His parents, Kenneth and Jacquelyn Johnson, had his body exhumed and hired an independent pathologist who performed a second autopsy on Johnson’s body. The medical examiner concluded Johnson’s death was a result of a homicide. Evidence of “blunt force trauma to the right side of Kendrick’s neck, near the jaw, and the manner of death was not an accident,” the Justice Department statement details. “He found hemorrhages to the jaw line area not detected during the GBI autopsy.”


Georgia chief medical examiner Dr. Kris Sperry who supervised Gaffney-Kraft’s autopsy in an interview with WSB TV in Atlanta says the independent review commissioned by the Johnson family was “woefully inadequate and inconclusive.”

In an effort to find answers in the mysterious death of their son, 17, Johnson’s family sued various city and county officials alleging they were complicit in their loved one’s death and in covering for Brian and Branden Bell.


In June, the U.S. Attorney’s Office found “insufficient evidence” to charge anyone with Johnson’s unusual death.

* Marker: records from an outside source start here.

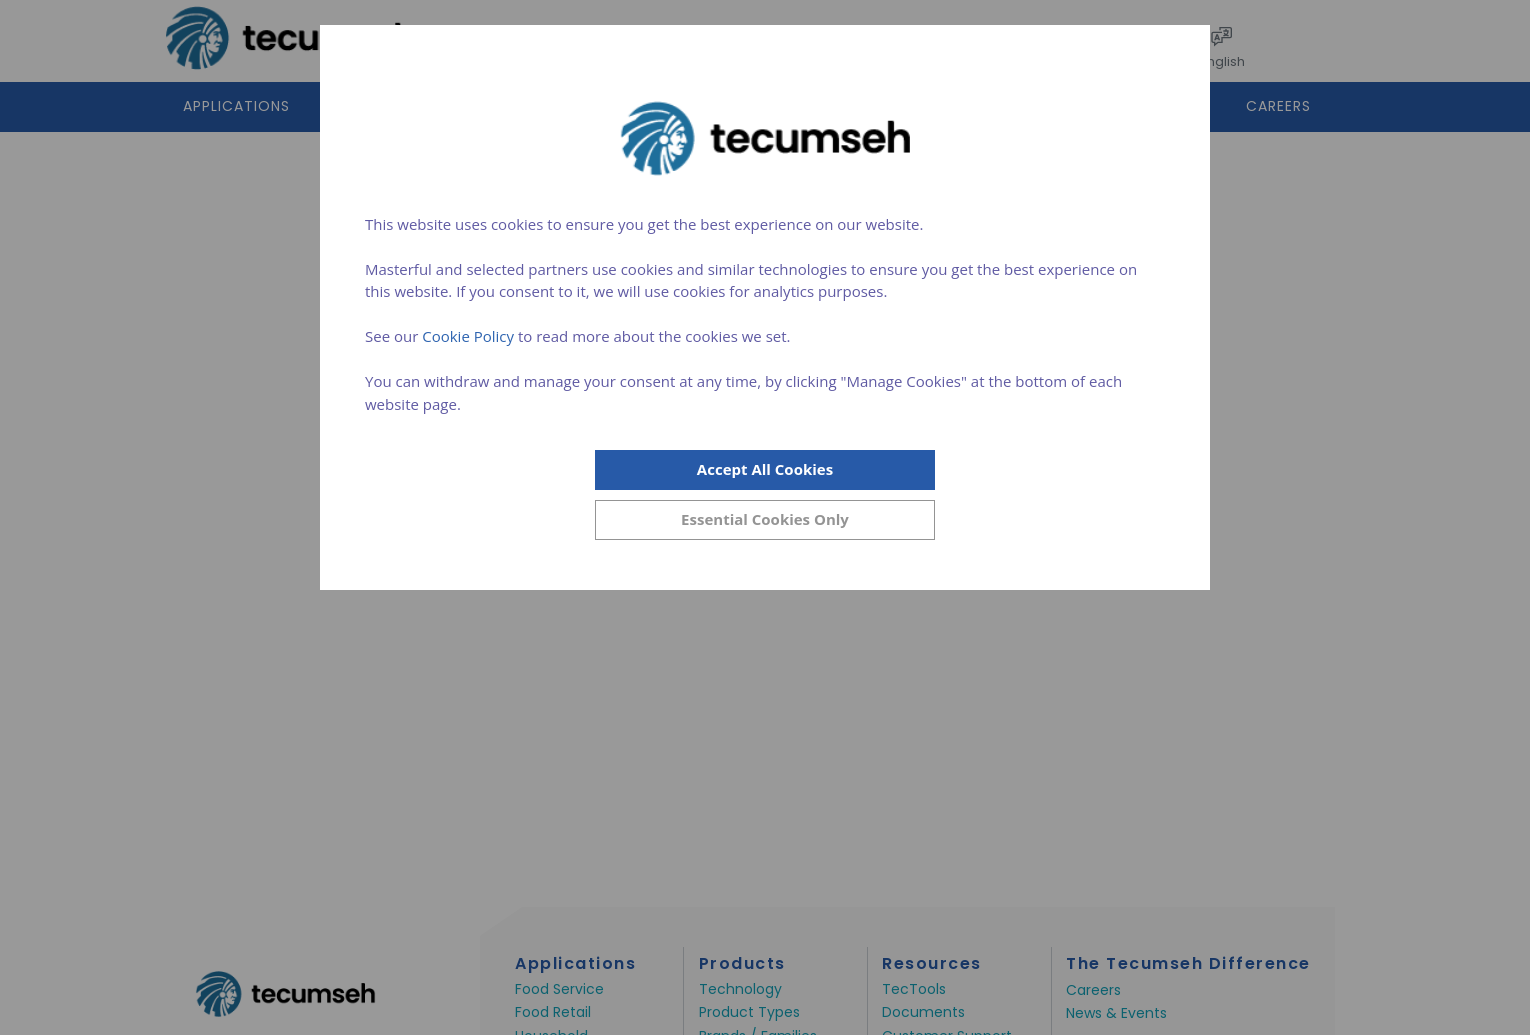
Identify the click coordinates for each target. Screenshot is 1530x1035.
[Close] (765, 520)
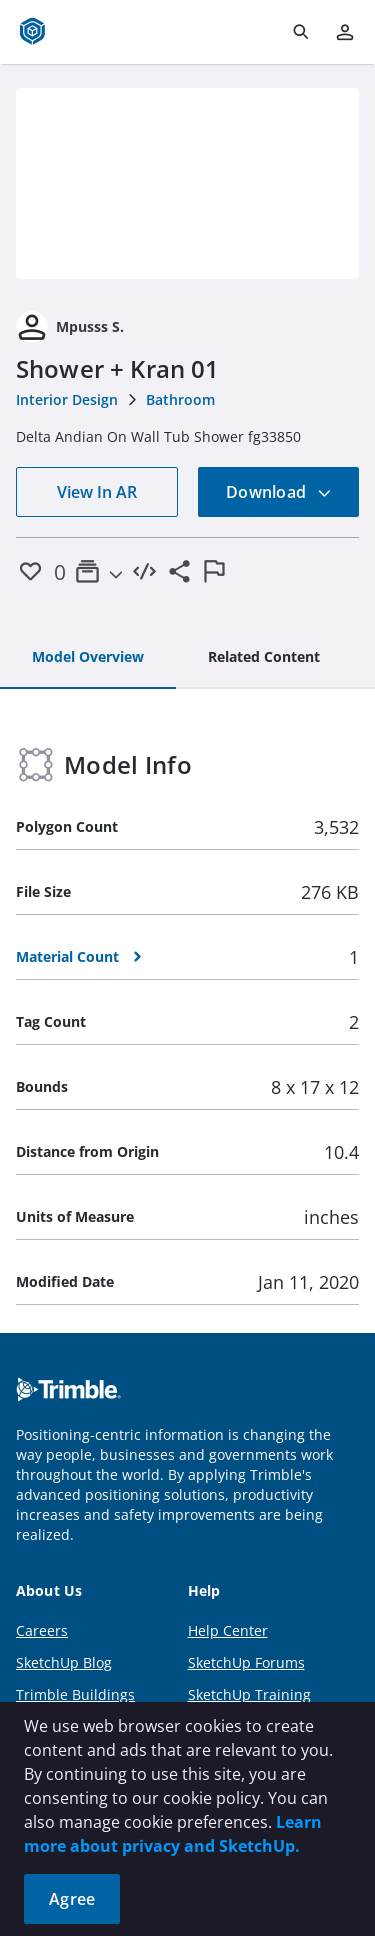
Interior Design (67, 399)
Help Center (228, 1630)
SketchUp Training (249, 1694)
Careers (42, 1630)
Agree (72, 1899)
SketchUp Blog (64, 1662)
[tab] (88, 658)
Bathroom (180, 399)
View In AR (97, 492)
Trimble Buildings (75, 1694)
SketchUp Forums (246, 1662)
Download (279, 492)
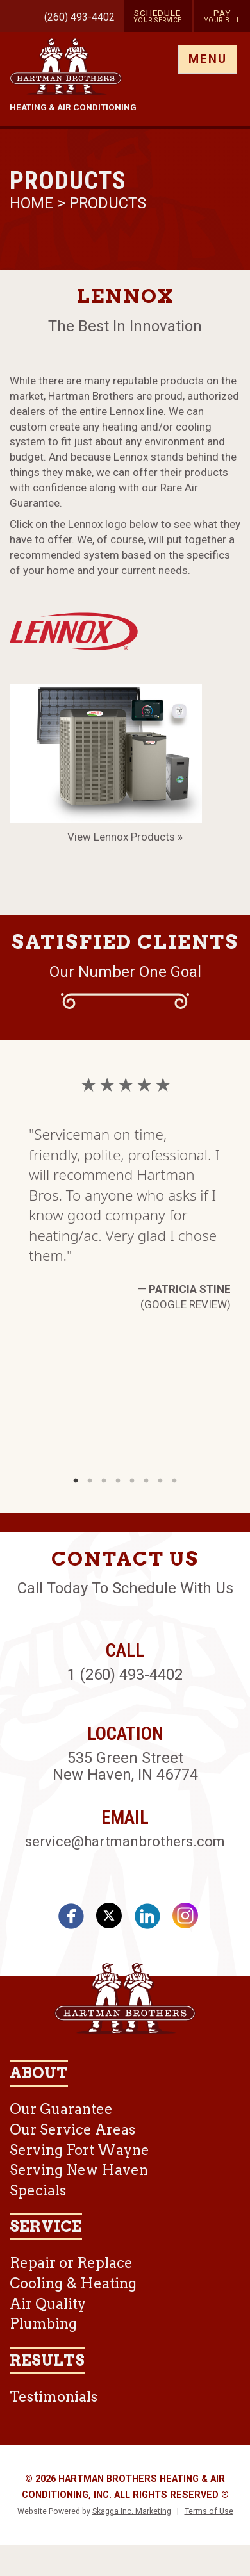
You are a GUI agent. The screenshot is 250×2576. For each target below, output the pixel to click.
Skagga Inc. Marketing (131, 2511)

On Thursday, August 18, 2016, Judge Richard Porter stated in an email sent to all parties involved, “I have concluded that the motions should be granted and that some amount would be awarded in each motion.” Johnson’s grieving family has ben ordered to pay attorney’s free in the $100 million lawsuit that was filed by their attorney, Chevene King, but eventually dropped in March 2016, but stated more charges would be filed at a later date. The accused parties are seeking to reclaim $850,000. Hearings will resume 9 a.m. Monday at the Lowndes County Courthouse to determine the amounts.